Top of RECORDS SHOWN

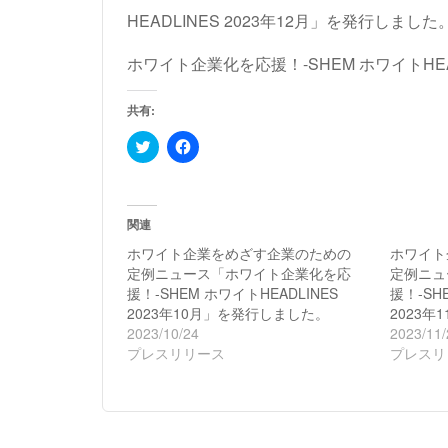
HEADLINES 2023年12月」を発行しました
ホワイト企業化を応援！-SHEM ホワイトHEADL
共有:
ク
Facebook
リ
で
ッ
共
ク
有
し
す
て
る
Twitter
に
関連
で
は
共
ク
ホワイト企業をめざす企業のための
ホワイト
有
リ
定例ニュース「ホワイト企業化を応
定例ニュ
(新
ッ
し
ク
援！-SHEM ホワイトHEADLINES
援！-SH
い
し
2023年10月」を発行しました。
2023
ウ
て
ィ
く
2023/10/24
2023/11/
ン
だ
プレスリリース
ド
さ
プレスリ
ウ
い
で
(新
開
し
き
い
ま
ウ
す)
ィ
ン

Bottom of RECORDS SHOWN

The entries above need to be transcribed word for word, and the pictures stay out.

*RESPONSE TO THIS EXERCISE*.
HEADLINES 2023年12月」を発行しました
ホワイト企業化を応援！-SHEM ホワイトHEADL
共有:
ク
Facebook
リ
で
ッ
共
ク
有
し
す
て
る
Twitter
に
関連
で
は
共
ク
ホワイト企業をめざす企業のための
ホワイト
有
リ
定例ニュース「ホワイト企業化を応
定例ニュ
(新
ッ
し
ク
援！-SHEM ホワイトHEADLINES
援！-SH
い
し
2023年10月」を発行しました。
2023
ウ
て
ィ
く
2023/10/24
2023/11/
ン
だ
プレスリリース
ド
さ
プレスリ
ウ
い
で
(新
開
し
き
い
ま
ウ
す)
ィ
ン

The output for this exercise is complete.